# Anno 1701 does not start on Windows 10



## Mplayer94 (Sep 23, 2016)

Hi guys,

I have installed the old Anno 1701 DVD on my new Windows 10 Pc, and it does not start. 

The installation was succesful, I refused installing DiretX, because my Pc has the newest, 12 version.

I would appreciate your help.


----------



## Masterchiefxx17 (Feb 27, 2010)

Hi and Welcome to TSF!

Did you attempt to run the game as Windows 7 compatibility mode?


----------



## satrow (Feb 4, 2012)

Install DirectX 9.0C from the redistributable for better backwards compatibility if 'chief's suggestion doesn't help. https://www.microsoft.com/en-pk/download/details.aspx?id=8109

Also include any error messages.


----------



## Mplayer94 (Sep 23, 2016)

Thanks both of you, and for greeting me.  
I tried it in Windows 7 mode, too, but it did not solve the problem.
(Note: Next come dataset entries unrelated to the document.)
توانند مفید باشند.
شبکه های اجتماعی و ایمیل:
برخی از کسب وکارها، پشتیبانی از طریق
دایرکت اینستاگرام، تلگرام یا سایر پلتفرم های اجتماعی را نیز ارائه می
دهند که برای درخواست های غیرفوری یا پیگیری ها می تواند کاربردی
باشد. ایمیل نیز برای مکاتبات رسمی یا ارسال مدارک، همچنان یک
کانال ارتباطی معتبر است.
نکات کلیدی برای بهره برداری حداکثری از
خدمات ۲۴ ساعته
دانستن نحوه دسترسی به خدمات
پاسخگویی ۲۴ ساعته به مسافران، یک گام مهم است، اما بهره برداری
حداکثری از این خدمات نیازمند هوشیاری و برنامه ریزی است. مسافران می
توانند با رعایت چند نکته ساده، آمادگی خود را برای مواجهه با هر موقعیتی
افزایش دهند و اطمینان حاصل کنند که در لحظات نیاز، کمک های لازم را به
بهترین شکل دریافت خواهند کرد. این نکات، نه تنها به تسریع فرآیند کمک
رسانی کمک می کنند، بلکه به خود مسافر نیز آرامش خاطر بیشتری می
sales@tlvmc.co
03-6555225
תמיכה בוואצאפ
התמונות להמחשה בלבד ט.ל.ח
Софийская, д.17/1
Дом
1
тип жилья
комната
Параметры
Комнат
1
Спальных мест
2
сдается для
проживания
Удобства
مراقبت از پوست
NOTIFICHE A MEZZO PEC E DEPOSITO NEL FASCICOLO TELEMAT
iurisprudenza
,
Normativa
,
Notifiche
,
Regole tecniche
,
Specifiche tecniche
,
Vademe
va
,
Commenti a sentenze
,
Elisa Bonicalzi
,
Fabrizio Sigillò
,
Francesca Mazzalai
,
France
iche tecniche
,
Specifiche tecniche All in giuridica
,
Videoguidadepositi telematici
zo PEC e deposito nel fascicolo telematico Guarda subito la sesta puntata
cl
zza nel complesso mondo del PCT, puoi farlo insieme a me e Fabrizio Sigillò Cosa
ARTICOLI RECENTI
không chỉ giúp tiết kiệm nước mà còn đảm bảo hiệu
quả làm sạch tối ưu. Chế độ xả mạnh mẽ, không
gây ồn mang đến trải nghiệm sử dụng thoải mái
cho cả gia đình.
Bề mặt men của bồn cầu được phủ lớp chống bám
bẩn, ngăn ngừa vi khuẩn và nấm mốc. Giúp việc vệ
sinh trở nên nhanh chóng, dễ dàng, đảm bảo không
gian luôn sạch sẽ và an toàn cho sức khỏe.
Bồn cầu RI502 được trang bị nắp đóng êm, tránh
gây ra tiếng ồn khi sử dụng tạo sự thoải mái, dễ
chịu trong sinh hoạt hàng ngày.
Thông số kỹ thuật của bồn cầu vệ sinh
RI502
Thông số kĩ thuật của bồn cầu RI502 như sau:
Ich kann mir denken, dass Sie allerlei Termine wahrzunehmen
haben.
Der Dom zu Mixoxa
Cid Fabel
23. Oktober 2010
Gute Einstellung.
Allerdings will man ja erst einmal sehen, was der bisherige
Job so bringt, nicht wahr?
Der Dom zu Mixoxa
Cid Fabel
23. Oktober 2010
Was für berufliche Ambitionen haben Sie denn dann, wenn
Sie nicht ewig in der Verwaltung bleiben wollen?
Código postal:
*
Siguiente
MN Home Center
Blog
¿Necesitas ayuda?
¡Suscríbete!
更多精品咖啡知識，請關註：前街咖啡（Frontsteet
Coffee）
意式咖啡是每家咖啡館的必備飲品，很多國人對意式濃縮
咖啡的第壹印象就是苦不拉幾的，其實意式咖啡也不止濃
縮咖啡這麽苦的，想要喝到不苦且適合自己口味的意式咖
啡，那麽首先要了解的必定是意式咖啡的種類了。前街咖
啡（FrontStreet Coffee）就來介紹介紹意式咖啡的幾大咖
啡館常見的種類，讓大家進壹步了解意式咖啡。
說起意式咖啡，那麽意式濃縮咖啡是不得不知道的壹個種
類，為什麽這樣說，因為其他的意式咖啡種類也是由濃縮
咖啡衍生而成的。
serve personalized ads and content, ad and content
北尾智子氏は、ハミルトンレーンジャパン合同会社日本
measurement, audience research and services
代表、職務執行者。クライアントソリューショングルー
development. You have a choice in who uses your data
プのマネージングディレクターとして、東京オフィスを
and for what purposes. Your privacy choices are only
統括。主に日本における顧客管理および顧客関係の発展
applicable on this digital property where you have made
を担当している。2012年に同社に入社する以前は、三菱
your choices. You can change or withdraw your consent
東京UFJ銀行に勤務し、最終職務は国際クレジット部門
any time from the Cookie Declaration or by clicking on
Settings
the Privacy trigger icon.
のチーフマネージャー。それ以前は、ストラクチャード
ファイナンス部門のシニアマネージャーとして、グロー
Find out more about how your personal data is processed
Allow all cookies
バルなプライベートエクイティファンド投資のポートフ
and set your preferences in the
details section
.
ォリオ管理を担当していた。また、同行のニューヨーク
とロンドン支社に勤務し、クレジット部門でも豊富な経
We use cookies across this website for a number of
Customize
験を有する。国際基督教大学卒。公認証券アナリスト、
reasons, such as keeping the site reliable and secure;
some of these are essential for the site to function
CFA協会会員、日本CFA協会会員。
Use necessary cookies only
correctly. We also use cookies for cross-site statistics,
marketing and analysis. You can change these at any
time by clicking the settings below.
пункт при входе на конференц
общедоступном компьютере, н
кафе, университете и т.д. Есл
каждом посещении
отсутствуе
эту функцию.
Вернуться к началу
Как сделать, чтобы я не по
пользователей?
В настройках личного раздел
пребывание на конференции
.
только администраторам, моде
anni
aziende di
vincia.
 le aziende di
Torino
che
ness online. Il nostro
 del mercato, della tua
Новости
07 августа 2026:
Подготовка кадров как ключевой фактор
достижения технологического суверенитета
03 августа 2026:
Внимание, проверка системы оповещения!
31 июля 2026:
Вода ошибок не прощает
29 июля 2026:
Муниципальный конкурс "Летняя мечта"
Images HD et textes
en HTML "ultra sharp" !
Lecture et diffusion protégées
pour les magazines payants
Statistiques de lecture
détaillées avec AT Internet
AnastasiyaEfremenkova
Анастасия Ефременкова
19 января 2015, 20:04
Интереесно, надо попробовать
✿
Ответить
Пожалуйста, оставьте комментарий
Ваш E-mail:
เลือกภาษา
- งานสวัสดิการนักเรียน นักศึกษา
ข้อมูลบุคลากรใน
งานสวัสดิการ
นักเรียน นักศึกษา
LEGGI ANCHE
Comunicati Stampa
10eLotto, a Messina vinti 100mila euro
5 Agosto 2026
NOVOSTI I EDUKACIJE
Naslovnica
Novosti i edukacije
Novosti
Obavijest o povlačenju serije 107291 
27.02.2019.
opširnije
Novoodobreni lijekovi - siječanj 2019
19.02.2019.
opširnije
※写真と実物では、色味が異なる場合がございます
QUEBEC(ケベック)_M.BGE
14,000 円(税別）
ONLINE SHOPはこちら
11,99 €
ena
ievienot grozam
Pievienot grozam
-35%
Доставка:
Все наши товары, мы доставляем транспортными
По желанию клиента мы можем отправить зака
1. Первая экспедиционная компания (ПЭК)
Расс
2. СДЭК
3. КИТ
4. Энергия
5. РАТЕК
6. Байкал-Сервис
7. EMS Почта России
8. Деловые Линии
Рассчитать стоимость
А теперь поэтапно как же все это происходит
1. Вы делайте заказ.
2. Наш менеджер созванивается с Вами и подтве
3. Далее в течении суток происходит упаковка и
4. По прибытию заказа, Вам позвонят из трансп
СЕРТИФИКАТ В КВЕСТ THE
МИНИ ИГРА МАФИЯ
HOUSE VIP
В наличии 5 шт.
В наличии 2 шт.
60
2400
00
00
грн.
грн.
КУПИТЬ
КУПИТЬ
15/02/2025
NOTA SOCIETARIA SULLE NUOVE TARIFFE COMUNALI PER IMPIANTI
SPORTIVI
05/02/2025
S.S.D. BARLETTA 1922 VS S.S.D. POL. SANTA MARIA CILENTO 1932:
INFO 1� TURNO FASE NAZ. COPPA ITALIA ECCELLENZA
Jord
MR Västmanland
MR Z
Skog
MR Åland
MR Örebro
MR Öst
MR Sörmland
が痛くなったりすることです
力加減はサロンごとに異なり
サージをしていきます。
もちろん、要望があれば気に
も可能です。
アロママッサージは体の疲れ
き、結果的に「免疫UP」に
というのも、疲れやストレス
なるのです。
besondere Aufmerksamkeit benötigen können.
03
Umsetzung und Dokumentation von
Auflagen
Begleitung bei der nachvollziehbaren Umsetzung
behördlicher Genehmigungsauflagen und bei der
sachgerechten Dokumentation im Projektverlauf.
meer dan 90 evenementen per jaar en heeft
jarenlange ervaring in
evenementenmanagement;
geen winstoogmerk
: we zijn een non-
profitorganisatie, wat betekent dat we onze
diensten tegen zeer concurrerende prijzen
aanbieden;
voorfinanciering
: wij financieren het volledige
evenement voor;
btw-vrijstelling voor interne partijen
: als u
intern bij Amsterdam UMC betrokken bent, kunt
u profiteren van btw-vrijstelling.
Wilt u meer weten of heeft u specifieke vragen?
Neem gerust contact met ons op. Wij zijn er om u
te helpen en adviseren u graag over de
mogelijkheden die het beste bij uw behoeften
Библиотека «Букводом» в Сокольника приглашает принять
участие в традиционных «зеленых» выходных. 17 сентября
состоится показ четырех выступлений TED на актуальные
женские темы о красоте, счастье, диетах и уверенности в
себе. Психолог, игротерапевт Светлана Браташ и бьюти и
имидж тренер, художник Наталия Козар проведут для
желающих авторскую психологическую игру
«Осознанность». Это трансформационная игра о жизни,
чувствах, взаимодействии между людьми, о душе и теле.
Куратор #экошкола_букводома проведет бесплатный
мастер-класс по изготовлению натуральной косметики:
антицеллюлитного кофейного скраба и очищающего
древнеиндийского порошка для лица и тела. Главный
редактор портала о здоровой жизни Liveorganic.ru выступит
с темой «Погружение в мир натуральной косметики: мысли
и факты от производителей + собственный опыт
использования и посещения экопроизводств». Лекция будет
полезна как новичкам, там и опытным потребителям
Is installing Diretx 9 going to cause problems if my Pc has the 12 version of it?

At first I got error that the Tage copy-protection system is unable to be installed. I installed the newest version from its website, but this did not help either.


----------



## satrow (Feb 4, 2012)

No, there shouldn't be any problems caused by installing DX9.


----------



## Mplayer94 (Sep 23, 2016)

Unfortunately, it still does not start. I installed dirext 9, the link you gave.

Can you recommend other, better medieval strategy games which are combatible with Win10?


----------



## Masterchiefxx17 (Feb 27, 2010)

There's Civ 5 which most people like:

Save 75% on Sid Meier's Civilization® V on Steam


----------



## Mplayer94 (Sep 23, 2016)

Thank you very much. Will it work on Win10?

Also, how do I delete diretx9?


----------



## Masterchiefxx17 (Feb 27, 2010)

Yes, I play it on Windows 10 just fine.

You can leave the DirectX9.


----------